Anamorphic Lens Test

GH4 and ISCO Anamorphic Lens Test.

DIY Anamorphic fun on a budget.

One of the lessons I have learned over the many years that I have been involved with photography, is that hands-on practice is the best way to improve your skills.

There simply is no substitute for getting out there and trying to figure stuff out for yourself!

This may seem daunting at first, but gradually the unique blend of art and science that is photography, slowly comes into focus. Having mastered the basics of exposure, you can then begin to experiment. A great way to expand your skills is to set yourself small projects which test your knowledge and ability to figure out technical conundrums, and also your level of persistence!

As you may know, I like to imagine the end-product or print before I start to work, which helps me choose camera settings and such-like , and with this in mind, I decided to get involved in a low budget project, using anamorphic lenses to emulate the ‘look’ of one of my favourite films: Blade Runner.

Initially, to keep this post manageable (and readable), I shall list a few aims, issues and solutions which hopefully will be helpful, and illuminating.

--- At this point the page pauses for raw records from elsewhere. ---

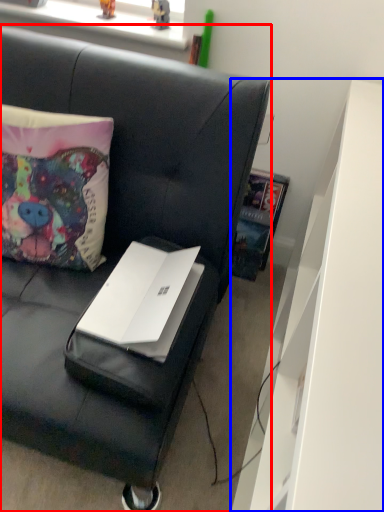 Question: Which point is closer to the camera, studio couch (highlighted by a red box) or dresser (highlighted by a blue box)?

Choices:
 (A) studio couch
 (B) dresser

Answer: (B) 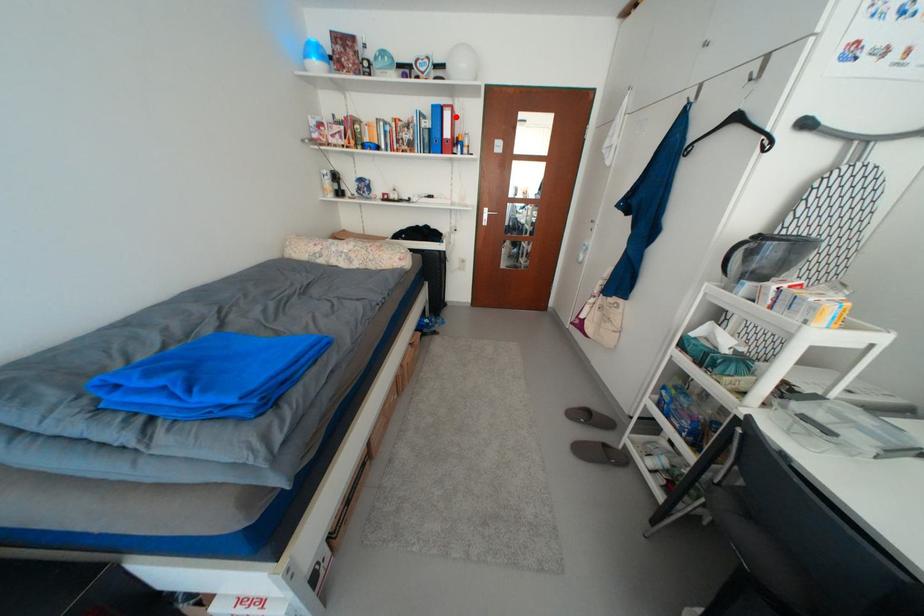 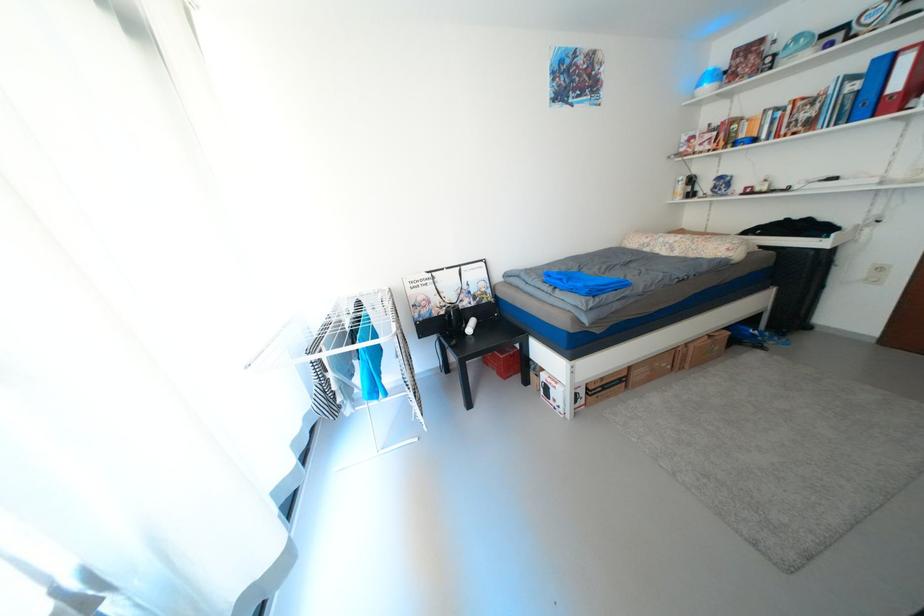 Question: I am providing you with two images of the same scene from different viewpoints. In image1, a red point is highlighted. Considering the same 3D point in image2, which of the following is correct?

Choices:
 (A) It is closer
 (B) It is farther

Answer: (B) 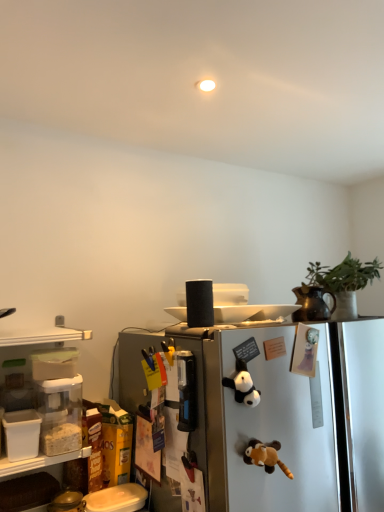 Question: Does point (264, 328) appear closer or farther from the camera than point (349, 280)?

Choices:
 (A) closer
 (B) farther

Answer: (A)

Question: In terms of width, does satin silver refrigerator at center look wider or thinner when compared to green matte plant at upper right?

Choices:
 (A) wide
 (B) thin

Answer: (A)

Question: Estimate the real-world distances between objects in this image. Which object is closer to the green matte plant at upper right?

Choices:
 (A) brown plush toy at center, marked as the second toy in a top-to-bottom arrangement
 (B) satin silver refrigerator at center
 (C) black plush panda at center, the 2th toy when ordered from bottom to top

Answer: (B)

Question: Which is nearer to the brown plush toy at center, the first toy in the bottom-to-top sequence?

Choices:
 (A) green matte plant at upper right
 (B) black plush panda at center, positioned as the first toy in top-to-bottom order
 (C) satin silver refrigerator at center

Answer: (B) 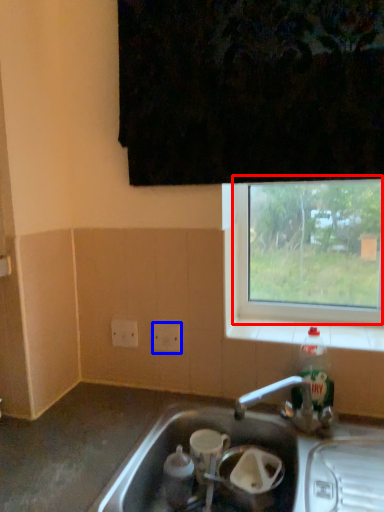 Question: Which object is further to the camera taking this photo, window (highlighted by a red box) or electric outlet (highlighted by a blue box)?

Choices:
 (A) window
 (B) electric outlet

Answer: (B) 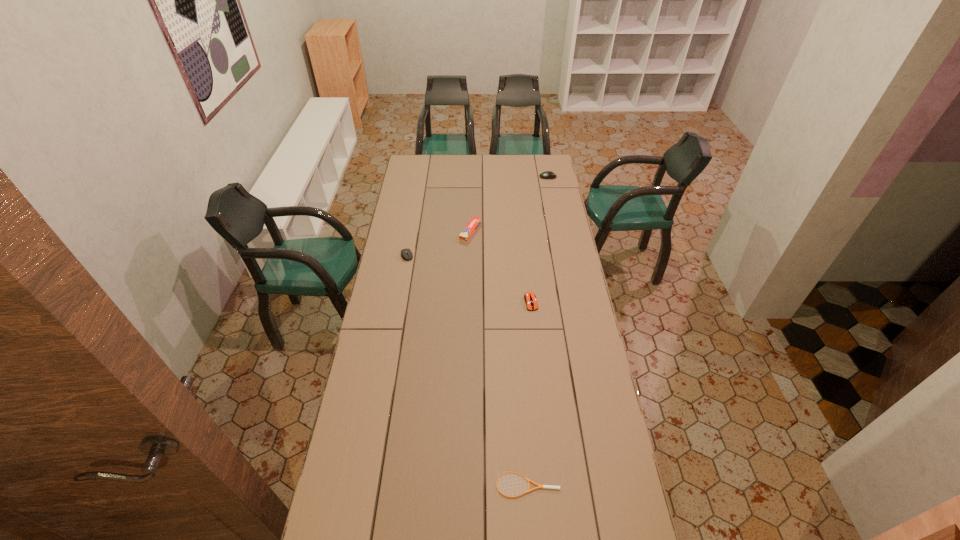 You are a GUI agent. You are given a task and a screenshot of the screen. Output one action in this format:
    pyautogui.click(x=<x>, y=<y>)
    Task: Click on the free space between the toothpaste and the second computer mouse from left to right
    The width and height of the screenshot is (960, 540).
    Given the screenshot: What is the action you would take?
    pyautogui.click(x=501, y=267)

Find the location of a particular element. The image size is (960, 540). unoccupied area between the toothpaste and the shortest object is located at coordinates (499, 358).

Where is `vacant area between the farthest object and the fourth nearest object`? vacant area between the farthest object and the fourth nearest object is located at coordinates (509, 204).

Locate an element on the screen. The height and width of the screenshot is (540, 960). empty space between the leftmost object and the second nearest object is located at coordinates (468, 279).

Locate an element on the screen. The width and height of the screenshot is (960, 540). free spot between the second computer mouse from right to left and the leftmost object is located at coordinates (468, 279).

Locate an element on the screen. Image resolution: width=960 pixels, height=540 pixels. object that stands as the fourth closest to the rightmost object is located at coordinates (539, 486).

I want to click on object that ranks as the closest to the second nearest object, so click(468, 231).

Find the location of `the second closest computer mouse to the shortest object`. the second closest computer mouse to the shortest object is located at coordinates (404, 252).

Find the location of `computer mouse object that ranks as the second closest to the third farthest object`. computer mouse object that ranks as the second closest to the third farthest object is located at coordinates (548, 174).

At what (x,y) coordinates should I click in order to perform the action: click on free space that satisfies the following two spatial constraints: 1. on the front side of the fourth nearest object; 2. on the left side of the second nearest object. Please return your answer as a coordinate pair (x, y). Looking at the image, I should click on point(468,302). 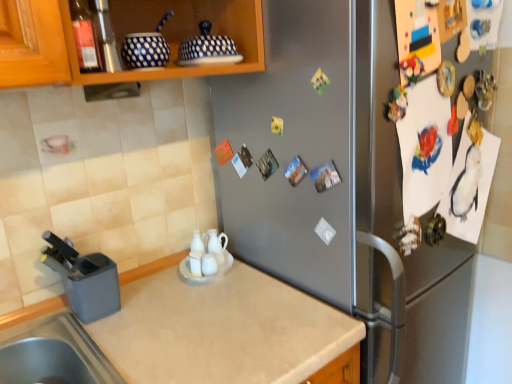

  • Emulate the widescreen ‘look’ of Blade Runner and achieve some linear flare
  • Keep the budget realistic

Issues Part 1

  • Lack of any knowledge regarding Anamorphic lenses
  • Purchasing a lens without due diligence
  • Sourcing a primary lens (manual focus)
  • Attaching the two lenses together
  • Keeping things straight
  • How to focus two lens
  • Close subjects are out of focus
  • Frustration, and dealing with failure

Overview Of Kit

Here is an excellent resource by Andrew Reid of EOSHD which helped me get started, and is full of useful anamorphic lens information.

For my work, I tend to use a mixture of Canon DSLR’s and a micro 4/3 Panasonic GH4 which mainly deals with video. I have a few, very inexpensive, and very well made Chinese adapters which allow me to marry old legacy lenses (Canon FD and Russian curiosities) to modern digital bodies, which I absolutely recommend for maximum old-school fun.  The cameras suddenly becomes a great, manual focus, street machines, with a vintage ‘look’ from the older glass manufacturing process.

After a little research, I decided on a combination of the GH4 (which has a 4:3 anamorphic video setting) and a Chinese (Fotodiox) adapter married to my Canon A1, 50mm f1.4 FD lens, which I found in a cupboard. It is a really lovely, relatively cheap, sharp lens with good contrast, and was recommended as a good field of view match for my ISCO anamorphic projector lens.

Due Diligence

In order to keep the budget realistic, I purchased a modified, gold projector lens from ebay, allegedly based upon an ISCO Blue Star, and therein began my first series of problems.